Herthnek D, Englund S, Willemsen P T J, Bölske G
National Veterinary Institute (SVA), Uppsala, Sweden.
J Appl Microbiol. 2006 May;100(5):1095-102. doi: 10.1111/j.1365-2672.2006.02924.x.
To develop a fast and sensitive protocol for detection of Mycobacterium avium subsp. paratuberculosis (MAP) in bovine semen and to make a critical evaluation of the analytical sensitivity.
Processed semen was spiked with known amounts of MAP. Semen from different bulls as well as semen of different dilutions was tested. The samples were treated with lysing agents and beadbeating and the DNA was extracted with phenol and chloroform. Real-time PCR with a fluorescent probe targeting the insertion element IS900 detected as few as 10 organisms per sample of 100 mul semen. PCR-inhibition was monitored by inclusion of an internal control. Pre-treatment with immunomagnetic separation was also evaluated, but was not shown to improve the overall sensitivity.
Real-time PCR is a sensitive method for detection of MAP in bovine semen. Lysis by mechanical disruption followed by phenol and chloroform extraction efficiently isolated DNA and removed PCR-inhibitors.

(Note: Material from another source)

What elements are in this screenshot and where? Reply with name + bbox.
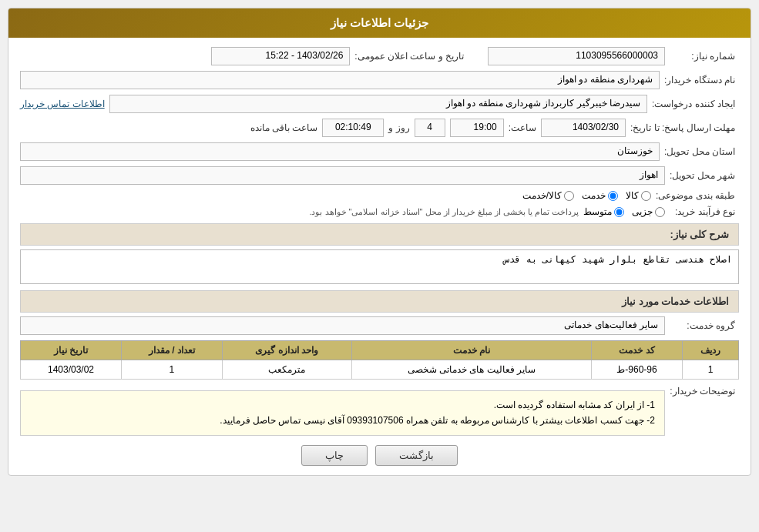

The high sensitivity of the applied method allows reliable testing of bovine semen used for artificial insemination to prevent the spread of Johne's disease, caused by MAP.
开发一种快速且灵敏的检测牛精液中副结核分枝杆菌(MAP)的方法,并对其分析灵敏度进行严格评估。
向处理后的精液中添加已知量的MAP。对来自不同公牛的精液以及不同稀释度的精液进行检测。样品用裂解剂处理并进行珠磨,然后用苯酚和氯仿提取DNA。使用靶向插入元件IS900的荧光探针进行实时PCR检测,每100微升精液样品中低至10个菌体即可被检测到。通过加入内对照监测PCR抑制情况。还评估了免疫磁珠分离预处理,但未显示其能提高总体灵敏度。
实时PCR是检测牛精液中MAP的灵敏方法。通过机械破碎进行裂解,随后用苯酚和氯仿提取,可有效分离DNA并去除PCR抑制剂。
所应用方法的高灵敏度使得对用于人工授精的牛精液进行可靠检测成为可能,以防止由MAP引起的副结核病传播。